Cultural biases and racism undermine the ability of students from racialized groups to reach their full potential. Now more than ever, schools need educators who acknowledge and value the cultural identities of their students and who develop cultural awareness and cultural connections in the classroom.

Through a series of nine case studies, Cultural Equity in Physical Education offers deep insights into the issues that American Indian, Asian, Black, Indigenous, Latino/Latina/Latine, and multiracial students face. A crucial resource for in-service and future PE teachers, the book aims to amplify critical issues that negatively affect these groups, address racist practices, and provide culturally aware teaching strategies affirming the worth of racialized students. The end goal is to elevate the perspectives of both students and teachers and to normalize positive experiences for all students in physical education.

With the most diverse collection of racialized scholars within physical education, the author and contributor teams offer authentic, meaningful content. The following is a partial list of case studies:
  • Juggling Two Different Languages, Cultures, and Identities: A Japanese Immigrant
  • Tragic Mulatto: Being Multicultural in a White Supremacy World
  • Beyond Spelling Bees and Curries: Teaching Indian Students Beyond the Physical Education Classrooms
  • “They Don’t Speak English”: Deficit Thinking and Immigrant Students
  • Two Worlds Apart: A Navajo Walking in the World of Whiteness
Cultural Equity in Physical Education will help teachers meet the new national physical education standards, which incorporate cultural awareness and cultural connection. Each case study and its question prompts are designed to stimulate discussions, increase cultural awareness and intercultural competence, and give insight into adapting teaching methods to accommodate for the diversity of students.
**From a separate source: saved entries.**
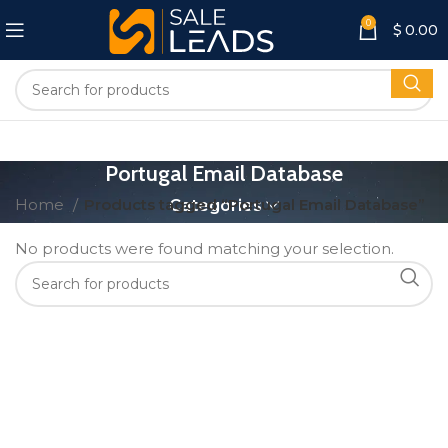
0
$
0.00
Portugal Email Database
Home
Products tagged “Portugal Email Database”
Categories
No products were found matching your selection.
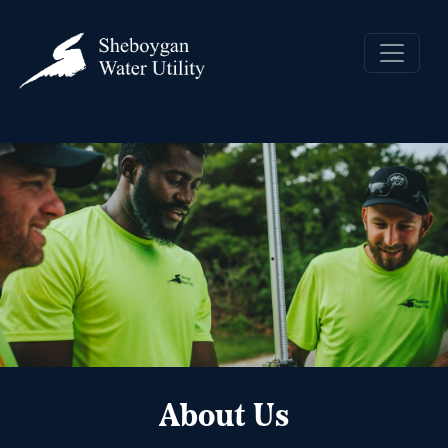
About Us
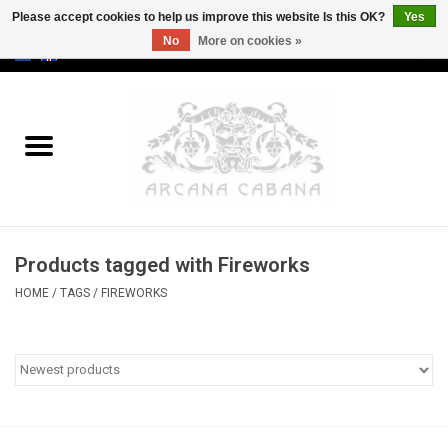
Please accept cookies to help us improve this website Is this OK?
Yes
No
More on cookies »
0 Items - €0,00
Home
Old & Rare
Art
Products tagged with Fireworks
Erotica
HOME
/
TAGS
/
FIREWORKS
Curio
Categories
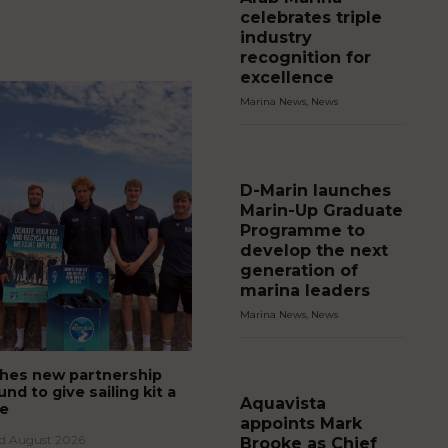
celebrates triple
industry
recognition for
excellence
Marina News
,
News
D-Marin launches
Marin-Up Graduate
Programme to
develop the next
generation of
marina leaders
Marina News
,
News
hes new partnership
und to give sailing kit a
Aquavista
fe
appoints Mark
rd August 2026
Brooke as Chief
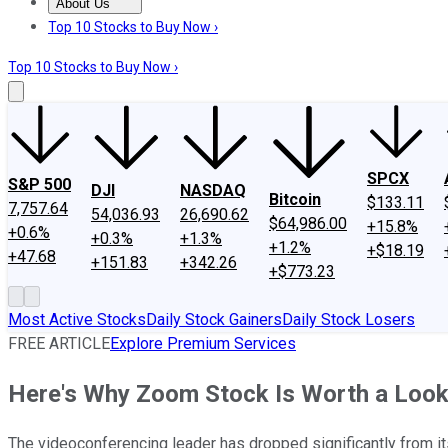
About Us
About Us
Contact Us
Investing Philosophy
Motley Fool Mo
Top 10 Stocks to Buy Now ›
Top 10 Stocks to Buy Now ›
SPCX
S&P 500
DJI
NASDAQ
Bitcoin
$133.11
7,757.64
54,036.93
26,690.62
$64,986.00
+15.8%
+0.6%
+0.3%
+1.3%
+1.2%
+$18.19
+47.68
+151.83
+342.26
+$773.23
Most Active Stocks
Daily Stock Gainers
Daily Stock Losers
FREE ARTICLE
Explore Premium Services
Here's Why Zoom Stock Is Worth a Loo
The videoconferencing leader has dropped significantly from it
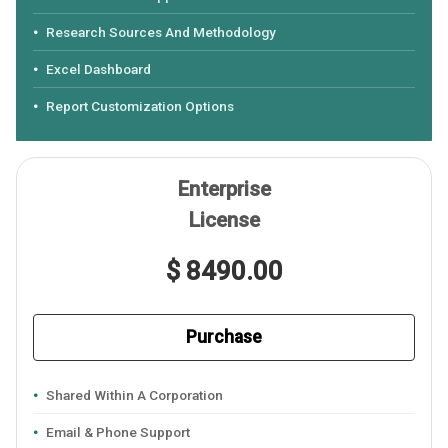
Research Sources And Methodology
Excel Dashboard
Report Customization Options
Enterprise
License
$ 8490.00
Purchase
Shared Within A Corporation
Email & Phone Support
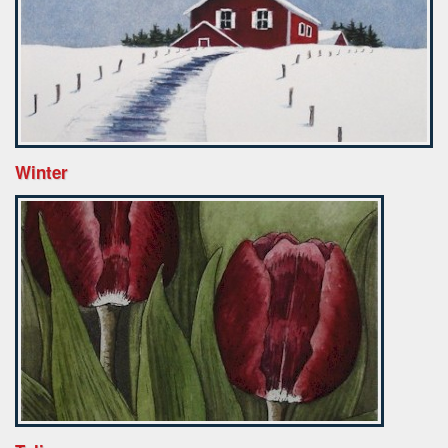
Winter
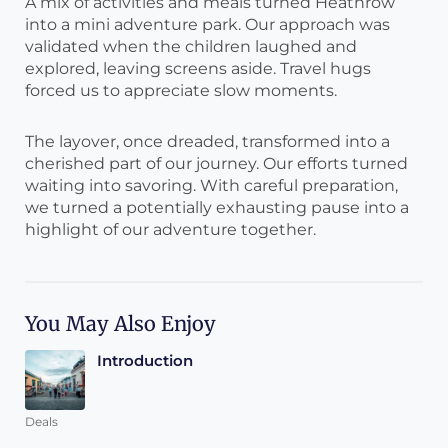
A mix of activities and meals turned Heathrow
into a mini adventure park. Our approach was
validated when the children laughed and
explored, leaving screens aside. Travel hugs
forced us to appreciate slow moments.
The layover, once dreaded, transformed into a
cherished part of our journey. Our efforts turned
waiting into savoring. With careful preparation,
we turned a potentially exhausting pause into a
highlight of our adventure together.
You May Also Enjoy
Introduction
Deals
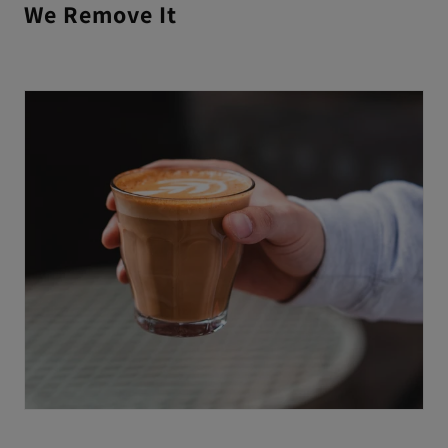
We Remove It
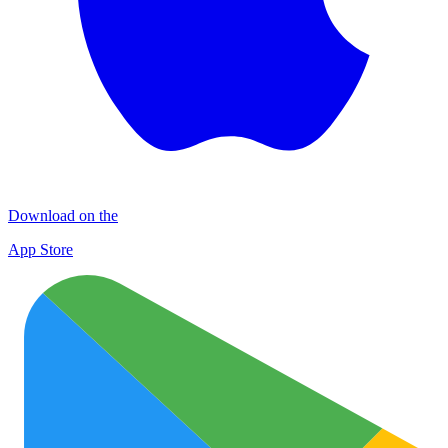
Download on the
App Store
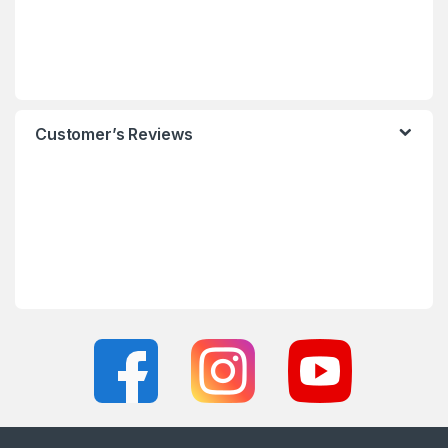
Customer’s Reviews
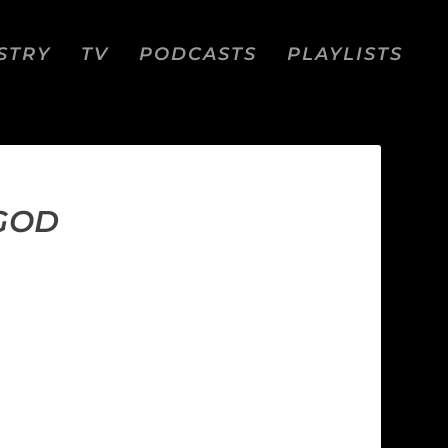
STRY
TV
PODCASTS
PLAYLISTS
 GOD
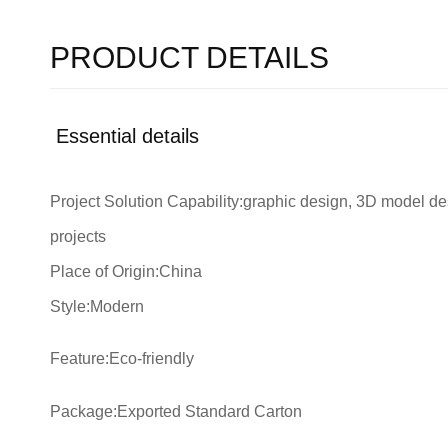
PRODUCT DETAILS
Essential details
Project Solution Capability:graphic design, 3D model desi
projects
Place of Origin:China
Style:Modern
Feature:Eco-friendly
Package:Exported Standard Carton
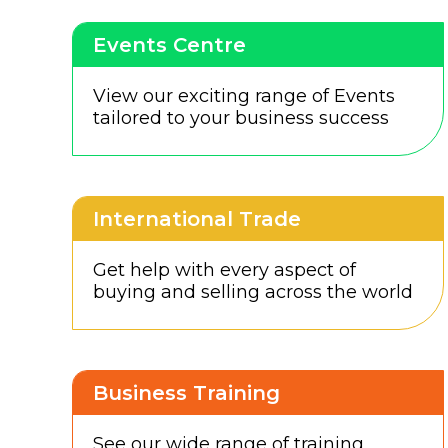
Events Centre
View our exciting range of Events
tailored to your business success
International Trade
Get help with every aspect of
buying and selling across the world
Business Training
See our wide range of training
Cultural Equity in Physical Education will help teachers adopt teaching practices that support cultural awareness and cultural connections among their students. In doing so, it will validate all students’ self-worth and swing the pendulum back toward a more equitable PE education.

Audience

Physical education teachers working with racialized students in school and recreation settings, as well as teacher educators and PETE students in higher education.
Case Study 1. Aspire to Inspire: Forced Assimilation of Mi Gente
Martin Vasquez, Victoria Shiver, and Karen Gaudreault

Case Study 2. Juggling Two Different Languages, Cultures, and Identities: A Japanese Immigrant
Emi Tsuda

Case Study 3. Black AF
John D. Strong

Case Study 4. Assimilation Station: Intracultural Battle
Victor Ramsey

Case Study 5. Beyond Spelling Bees and Curries: Teaching Indian Students Beyond the Physical Education Classrooms
SriPadmini Chennapragada

Case Study 6. Navigating Power and Privilege: A Korean Female Faculty Teaching in White Male–Dominant Spaces
Mijoo Kim

Case Study 7. Tragic Mulatto: Being Multicultural in a White Supremacy World
Cara Grant

Case Study 8. “They Don’t Speak English”: Deficit Thinking and Immigrant Students
Luciana Zuest

Case Study 9. Two Worlds Apart: A Navajo Walking in the World of Whiteness
Rachelle Jones
Tara B. Blackshear is an equity scholar specializing in health, physical activity, and education. She is an associate professor of kinesiology and the program coordinator of the physical education teacher education program at Towson University. She earned her bachelor’s and master’s degrees in physical education at Florida A&M University and received a doctorate in education in exercise and sport science at the University of North Carolina at Greensboro. Before her current role, Dr. Blackshear taught for 17 years in public, private, charter, and international schools in the United States, Egypt, and Thailand. In addition, she had a three-year post at the University of North Carolina at Chapel Hill, working to prevent type II diabetes among middle school students in the largest school-based physical activity intervention in the United States.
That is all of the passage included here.